>>>>>

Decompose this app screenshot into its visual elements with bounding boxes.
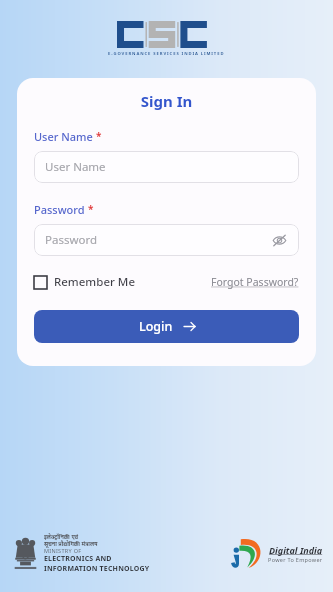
staticText: Digital India — [269, 544, 323, 556]
button[interactable]: Login — [34, 310, 299, 343]
staticText: * — [88, 202, 94, 216]
button[interactable]: Forgot Password? — [211, 273, 299, 291]
staticText: Remember Me — [54, 274, 135, 290]
button[interactable]: Show password — [270, 231, 288, 249]
staticText: इलेक्ट्रॉनिकी एवं — [44, 533, 79, 540]
staticText: User Name — [45, 159, 106, 175]
staticText: INFORMATION TECHNOLOGY — [44, 564, 150, 574]
staticText: ELECTRONICS AND — [44, 554, 112, 564]
button[interactable]: Remember Me — [34, 272, 135, 292]
staticText: MINISTRY OF — [44, 547, 82, 554]
staticText: Login — [139, 318, 173, 335]
button[interactable]: Password — [34, 224, 299, 256]
staticText: Sign In — [34, 91, 299, 111]
button[interactable]: User Name — [34, 151, 299, 183]
staticText: Forgot Password? — [211, 275, 299, 289]
staticText: E-GOVERNANCE SERVICES INDIA LIMITED — [108, 51, 225, 57]
staticText: * — [96, 129, 102, 143]
staticText: User Name — [34, 129, 93, 144]
staticText: Password — [34, 202, 85, 217]
staticText: Power To Empower — [268, 556, 323, 563]
staticText: सूचना प्रौद्योगिकी मंत्रालय — [44, 540, 98, 547]
staticText: Password — [45, 232, 98, 248]
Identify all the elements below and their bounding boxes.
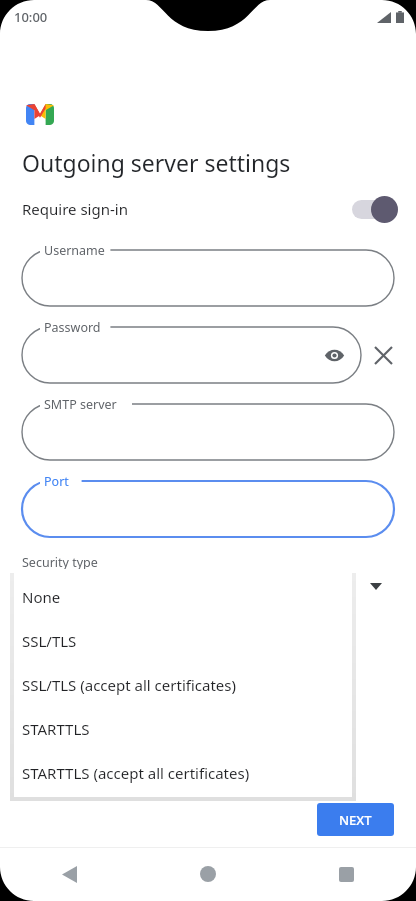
button[interactable]: NEXT (317, 803, 394, 836)
staticText: Security type (22, 554, 98, 571)
button[interactable]: SSL/TLS (accept all certificates) (14, 663, 352, 707)
staticText: STARTTLS (22, 719, 90, 739)
staticText: Require sign-in (22, 199, 128, 219)
button[interactable]: Require sign-in (0, 192, 416, 226)
button[interactable]: Password (22, 327, 361, 383)
button[interactable]: SSL/TLS (14, 619, 352, 663)
button[interactable]: Port (22, 481, 394, 537)
staticText: STARTTLS (accept all certificates) (22, 763, 250, 783)
button[interactable]: Recent apps (277, 847, 416, 901)
staticText: SSL/TLS (22, 631, 77, 651)
staticText: Outgoing server settings (22, 147, 291, 178)
button[interactable]: Require sign-in (348, 194, 400, 224)
button[interactable]: Username (22, 250, 394, 306)
button[interactable]: Home (138, 847, 277, 901)
button[interactable]: Open security type menu (362, 572, 390, 600)
button[interactable]: STARTTLS (14, 707, 352, 751)
staticText: 10:00 (14, 8, 48, 26)
staticText: Username (44, 242, 105, 259)
button[interactable]: Clear password (366, 338, 400, 372)
button[interactable]: None (14, 575, 352, 619)
button[interactable]: Back (0, 847, 138, 901)
staticText: Password (44, 319, 101, 336)
button[interactable]: SMTP server (22, 404, 394, 460)
staticText: SSL/TLS (accept all certificates) (22, 675, 236, 695)
button[interactable]: STARTTLS (accept all certificates) (14, 751, 352, 795)
staticText: None (22, 587, 61, 607)
button[interactable]: Show password (319, 340, 349, 370)
staticText: Port (44, 473, 69, 490)
staticText: NEXT (339, 811, 372, 829)
staticText: SMTP server (44, 396, 117, 413)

<<<<<

> [WORK REQUIRED] Using the data above, tally each line that contains "accept". Write only the total.

> [WORKED SOLUTION] 4